In a far galaxy exists a world called Krypton that is on the brink of destruction. The planet is highly unstable and is set to explode in hours. A scientist by the name of Jor-El understands that his doom is near. He decides to put his son Kal-El in a rocket ship and plot a course for the planet called Earth. Years later, Kal-El, who is now named Clark Kent grows up to be an extraordinary talented teen, with gifts that sets him apart from everyone else. After being told his origin from his new parents, he decides to put his gifts to use by helping those in need around the world as Superman.
Superman punches his way into an abandoned factory and makes a startling discovery. He learns that someone has been watching him for a long time. The person has detailed pictures of him as if they're some type of crazed fan. After further investigation, he finds the corpse of a man that has been lying on a table with a snapped neck for six weeks. Superman separates the entire foundation and flies it into space, leaving it slightly above the Earth. He returns to the planet and after a jog with Lois Lane, he goes up against a man strong enough to send him flying with a single blow. Who is this man and what is his secret? -summary
Following the post crisis continuity, Superman: The Man of Steel Volume One was a six part limited series beginning the Man of Steel's life all over again. This second volume picked up where the limited series ended, and spanned across the several Superman issues that were coming out on a weekly basis. The stories are written by both John Byrne and Marv Wolfman, with John Byrne also providing the pencils along with Jerry Ordway. Although not as great as The Man of Steel mini-series, these follow up stories that spread across nine issues are still very good, as they re-introduce a major villain from Supermans rogues gallery, as well as further character development. This trade paper back collects in chronological order; Superman #s 1 - 3, Action Comics #s 584 - 586, and Adventures of Superman #s 424 - 426.

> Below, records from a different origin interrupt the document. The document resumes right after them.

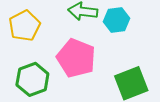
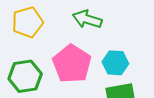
cyan hexagon: (117, 20) -> (115, 63), moved

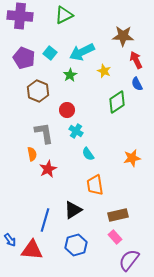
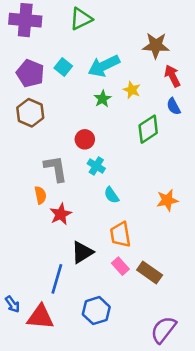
green star: (70, 75) -> (103, 99), moved
brown hexagon: (38, 91) -> (30, 113), moved
black triangle: (73, 210) -> (82, 252), moved
brown rectangle: (118, 215) -> (150, 273), turned 48
pink rectangle: (115, 237) -> (120, 266), moved

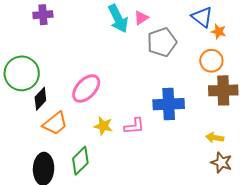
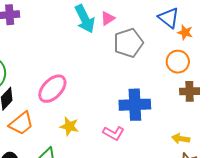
brown cross: (223, 90) -> (190, 91), size x0.7
pink L-shape: (134, 126) -> (114, 133), moved, turned 35

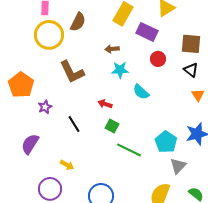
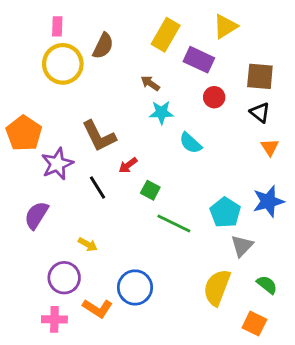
brown arrow: (112, 49) -> (150, 83), turned 40
brown L-shape: (72, 72) -> (99, 136), moved
red arrow: (105, 104) -> (128, 165), moved, turned -56
purple star: (45, 107) -> (57, 164), size x1.6

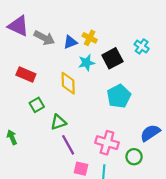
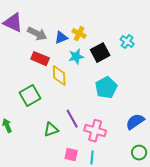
red rectangle: (26, 75) -> (40, 59), moved
green square: (37, 105) -> (30, 96), size x1.5
green triangle: (58, 122) -> (51, 130), moved
purple line: (68, 145) -> (72, 119), moved
green circle: (134, 157) -> (139, 153), moved

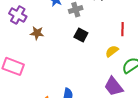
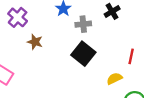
black square: (81, 35) -> (83, 54), size x1.5

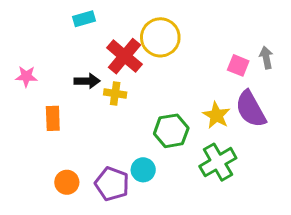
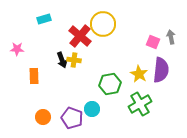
cyan rectangle: (84, 19) -> (44, 19), moved
black arrow: (87, 81) -> (62, 60), moved, turned 70
purple semicircle: (251, 109) -> (161, 70), turned -145

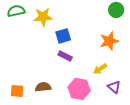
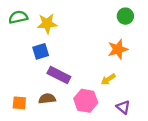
blue square: (63, 36) -> (41, 51), moved
purple rectangle: (65, 56) -> (59, 75), moved, size x1.5
purple triangle: (114, 87) -> (123, 107), moved

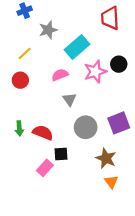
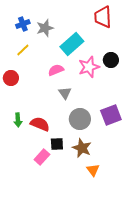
blue cross: (25, 11) -> (23, 24), moved
red circle: (20, 80) -> (11, 78), moved
brown star: (106, 158) -> (82, 148), moved
orange triangle: (111, 182) -> (93, 170), moved

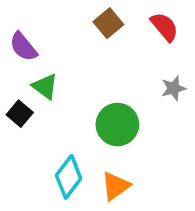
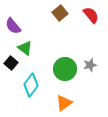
gray star: (174, 88) -> (90, 65), moved
cyan diamond: (69, 177) -> (31, 85), moved

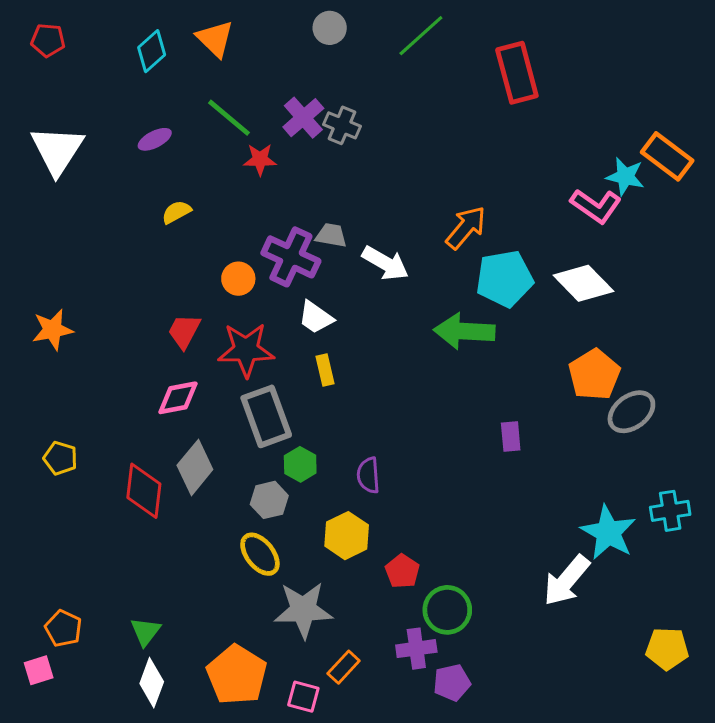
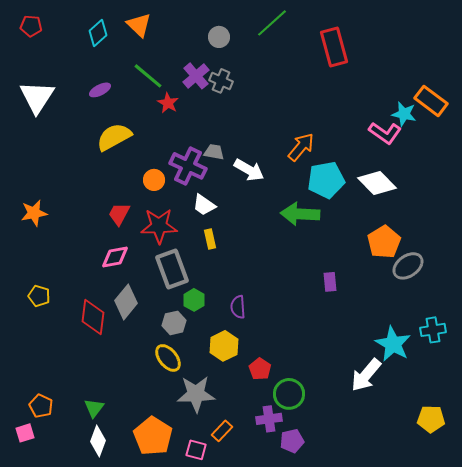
gray circle: (330, 28) -> (219, 37), moved
red star: (260, 159) -> (168, 103), turned 30
yellow semicircle: (176, 212) -> (114, 137), size x1.8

The book opens with a bang when the very first issue begins with Superman going head on with Metallo. For those who may not know, this is a man in a robotic body that has a piece of green Kryptonite for a heart. This is the first, or should I say reappearance of the radioactive rock that saps Superman's powers, and is the only known thing that can kill him, in which he learns here. The result is a very brutal fight with a wild ending. The most interesting part to this fight is watching Superman try to overcome this nearly impossible obstacle. The Kryptonite constantly robs him of his strength, and Metallo is free to land one devastating blow after the next. This fight is not only meant to establish Metallo as a very serious threat, but also Superman's unbreakable courage, as he rises time and time again and refuses to be defeated. At least one more major enemy makes an appearance. When Superman finds himself stranded on the planet of Apokolips facing the tyrannical ruler named Darkseid.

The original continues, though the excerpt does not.